WHAT TO DO
Only the lines from the one containing "за расположения опухоли невозможно провести" through the end of the listing are to be transcribed, exactly and with both ends included.
▬▬▬▬▬▬▬▬▬▬
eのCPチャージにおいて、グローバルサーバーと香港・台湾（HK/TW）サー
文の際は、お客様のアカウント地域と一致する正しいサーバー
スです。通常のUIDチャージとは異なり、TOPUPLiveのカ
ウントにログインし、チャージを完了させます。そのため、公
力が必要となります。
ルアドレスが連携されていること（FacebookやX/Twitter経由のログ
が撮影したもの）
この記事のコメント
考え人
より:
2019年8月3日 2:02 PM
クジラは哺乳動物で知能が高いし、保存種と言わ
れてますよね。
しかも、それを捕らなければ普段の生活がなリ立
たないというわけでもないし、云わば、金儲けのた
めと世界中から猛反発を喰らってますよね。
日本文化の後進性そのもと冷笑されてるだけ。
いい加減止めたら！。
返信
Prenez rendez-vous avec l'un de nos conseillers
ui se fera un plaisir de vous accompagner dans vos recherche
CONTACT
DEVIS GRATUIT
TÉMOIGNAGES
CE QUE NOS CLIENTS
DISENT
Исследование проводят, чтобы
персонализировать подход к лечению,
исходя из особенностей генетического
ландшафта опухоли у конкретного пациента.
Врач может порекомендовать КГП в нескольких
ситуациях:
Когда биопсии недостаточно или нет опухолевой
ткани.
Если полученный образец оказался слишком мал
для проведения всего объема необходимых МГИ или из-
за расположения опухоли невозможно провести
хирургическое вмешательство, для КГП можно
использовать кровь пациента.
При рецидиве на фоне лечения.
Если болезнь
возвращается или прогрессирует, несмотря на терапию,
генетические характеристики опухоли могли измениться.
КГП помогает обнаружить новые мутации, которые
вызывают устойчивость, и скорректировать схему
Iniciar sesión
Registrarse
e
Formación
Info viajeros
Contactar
▬▬▬▬▬▬▬▬▬▬
SOLUTION
за расположения опухоли невозможно провести
хирургическое вмешательство, для КГП можно
использовать кровь пациента.
При рецидиве на фоне лечения.
Если болезнь
возвращается или прогрессирует, несмотря на терапию,
генетические характеристики опухоли могли измениться.
КГП помогает обнаружить новые мутации, которые
вызывают устойчивость, и скорректировать схему
Iniciar sesión
Registrarse
e
Formación
Info viajeros
Contactar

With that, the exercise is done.